Een progressieve agenda op sociaaleconomisch gebied kan dus heel goed samengaan met vooruitstrevend beleid op sociaal-cultureel gebied. Dat komt ook doordat beide agenda’s één waarde delen: gelijkheid, een waarde die steeds breder in de hele samenleving wordt onderschreven. Bijna niemand accepteert het meer om als minder gezien en anders behandeld te worden; minderheden maken zich boos dat ze onder discriminatie lijden, meerderheden zijn verlegen met het verwijt dat zij privileges hebben. Bijna geen enkele vorm van ongelijkheid is nog legitiem: economische ongelijkheid wordt minder geaccepteerd (wie is er nog ‘neoliberaal’?), vrouwen en mannen zijn steeds gelijker, homo’s zijn (bijna) net zo normaal als hetero’s, stadsburgers niet beter dan buitenlui, ouderen horen erbij, evenals mensen met een beperking. Voelt een groep zich slecht behandeld, dan wordt dat op straat en in het parlement meteen duidelijk. Onheuse behandeling van ouderen en dieren heeft recent immers nog aanleiding gegeven tot partijvorming.

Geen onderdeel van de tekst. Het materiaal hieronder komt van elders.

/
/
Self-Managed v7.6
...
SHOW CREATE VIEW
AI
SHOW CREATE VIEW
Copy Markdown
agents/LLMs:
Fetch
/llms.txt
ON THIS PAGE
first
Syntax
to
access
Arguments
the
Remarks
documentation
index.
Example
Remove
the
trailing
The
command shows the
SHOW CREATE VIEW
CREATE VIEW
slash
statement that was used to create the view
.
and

Dat we met z’n allen steeds progressiever denken betekent niet automatisch ook een progressieve beleidsagenda, laat staan dat er direct eensgezindheid zou ontstaan over de inhoud van die agenda. Maar waar het om gaat is dat wat gewoon gevonden wordt, op veel terreinen opmerkelijk vooruitstrevend is. Dat moet een nieuwe partij – in wat voor vorm dan ook – toch als muziek in de oren klinken.

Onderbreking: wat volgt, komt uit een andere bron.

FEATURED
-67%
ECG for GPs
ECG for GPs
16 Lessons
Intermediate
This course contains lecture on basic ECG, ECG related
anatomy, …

Menno Hurenkamp en Jan Willem Duyvendak, De macht der gewoonte. Populisme in de polder, Amsterdam University Press, Amsterdam, 2022. € 19,99

Voetnoten

  1. “Ongeveer driekwart is het eens met de stelling dat in ons land de meningsverschillen steeds groter worden. Mensen noemen de mentaliteit, de media en de multiculturele samenleving als oorzaken daarvan. […] Afgaande op bevolkingsenquêtes is er weinig reden tot zorg over toenemende meningsverschillen en verharding. Er is over de hele linie geen sprake van afnemende overeenstemming in de publieke opinie. De stelling ‘Er zijn mensen die ik ben gaan haten om de standpunten die zij innemen’ krijgt in 2018 iets meer steun (16%) dan in 2012 (13%), maar minder dan in 1970 (19%).”
    Dekker, P., & den Ridder, J. (2019). Burgerperspectieven 2019, p. 1.
  2. Dekker, P. ‘Polarisatie en de publieke opinie sinds de jaren ‘70’ in P. Dekker (red.) (2022) Politieke polarisatie in Nederland, Utrecht: Het Wereldvenster, p. 39.
  3. Abou-Chadi, T., & Hix, S. Brahmin Left versus Merchant Right? Education, class, multiparty competition, and redistribution in Western Europe in The British Journal of Sociology vol. 72 issue 1 (2021), pp. 79-92.